SPAC Bosses Flip to More Aggressive Terms as Buyer Mania Builds
(Bloomberg) -- SPAC bosses from billionaire SoftBank Group Corp. founder Masayoshi Son to Silicon Valley investor Vinod Khosla are starting to push tougher deal terms as the craze for blank-check companies builds.
This week, at least three special purpose acquisition companies preparing U.S. listings cut out a sweetener usually offered to investors. The change removes a popular way for punters to boost their holdings in a SPAC, showing how the most well-known issuers have gained the power to set their own agendas even as they compete for attention with hundreds of other deals.
The SoftBank Vision Fund, Huffington Post co-founder Ken Lerer and tech investor Vector Capital all modified the terms of their latest SPACs to cut out warrants in filings this week. SPACs traditionally offer units at $10 apiece that include one share and a fraction of a warrant, giving holders the right to buy another share for $11.50. They’ve now decided to sell stock without warrants attached, reducing the risk of future dilution.
While the frequency of such changes is increasing lately, they aren’t the first to try out more aggressive terms.

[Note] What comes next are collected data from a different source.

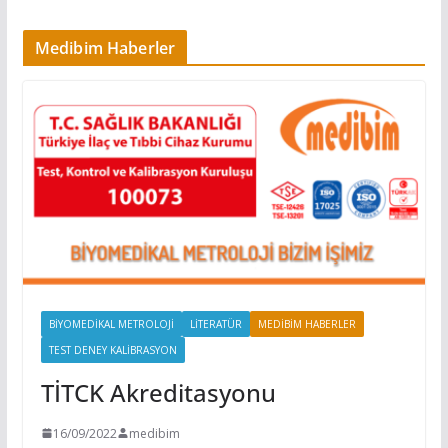
Medibim Haberler
BIYOMEDIKAL METROLOJI
LITERATÜR
MEDIBIM HABERLER
TEST DENEY KALIBRASYON
TİTCK Akreditasyonu
16/09/2022
medibim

Dragoneer Investment Group was an early adopter of the structure with the San Francisco-based firm’s second SPAC, raised in November, and also eschewed warrants for its third vehicle, announced this week.

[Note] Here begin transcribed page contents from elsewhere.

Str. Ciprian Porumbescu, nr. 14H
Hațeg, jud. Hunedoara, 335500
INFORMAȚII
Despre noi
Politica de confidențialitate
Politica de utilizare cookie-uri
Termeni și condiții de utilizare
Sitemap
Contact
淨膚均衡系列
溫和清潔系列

Khosla, the storied co-founder of Sun Microsystems Inc., has gone without warrants for all four of the SPACs his venture capital firm announced since last month. Software-focused buyout firm Thoma Bravo, growth investor Altimeter Capital and Hong Kong billionaire Richard Li have also used the structure.
So far, IPO investors are embracing deals from seasoned SPAC sponsors even without the extra bonus of warrants. And the real benefits for the blank check companies could come when they court their merger targets.
Cutting out warrants allows a target company’s owners to hold a greater percentage of stock in the combined entity. At a time when the hottest companies are attracting interest from dozens of SPACs at once, this added incentive could prove to be the dealbreaker.